First Kings 19: 11 - 18 tells the story of Elijah seeking the Lord's direction. In part, it goes like this: "Now there was a great wind, so strong it split mountains... but the Lord was not in the wind... and after the wind, an earthquake, but the Lord was not in the earthquake; and after the earthquake, a fire, but the Lord was not in the fire; and after the fire a sheer silence..." The story goes on to tell how the Lord was in the silence, and Elijah heard the soft voice of the Lord.
I've been thinking about this verse a lot lately. We seem to have accepted as normal, even worthy, in our church culture, to crave the gale force wind-earthquake-fire- experiences and miss the voice of the Lord. We're drawn to glitz, power and celebrity. Meanwhile, regular church attendance is dropping among professing Christians, and we have a church culture of biblical illiterates and spiritual babies.

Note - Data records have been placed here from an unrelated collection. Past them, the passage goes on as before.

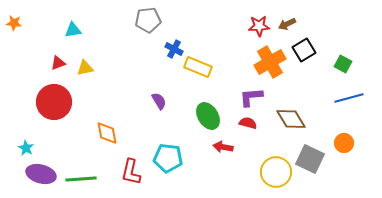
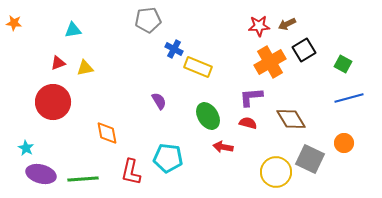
red circle: moved 1 px left
green line: moved 2 px right
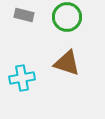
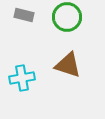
brown triangle: moved 1 px right, 2 px down
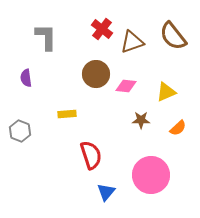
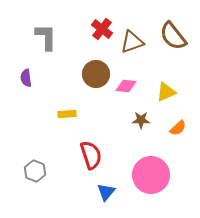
gray hexagon: moved 15 px right, 40 px down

When I was principal of a small Christian school in rural Maine, I always resisted the temptation to have what is known as 'Spiritual Emphasis Week'. This is a week of school set aside for special services with (inevitably 'cool') youth speakers to minister to the students the teachers worked with all year long. My feeling was every week should be spiritual emphasis week, and who better to do it than the adults who have an ongoing relationship with the kids. I also refused to have middle school or high school retreats for the same reason. I did have annual ministry trips of 4 or 5 days chaperoned by teachers and parents; again the people who really knew the kids working alongside them in a new and challenging setting.
I must admit I feel like a hypocrite saying this, as the Supreme Court Jesters have been utilized for SEW's twice in one of the longest running Christian schools in the world in Quito, Ecuador. We have also been utilized in countless retreats as well. I can not explain away this contradiction; all I can do is recognize it and acknowledge it.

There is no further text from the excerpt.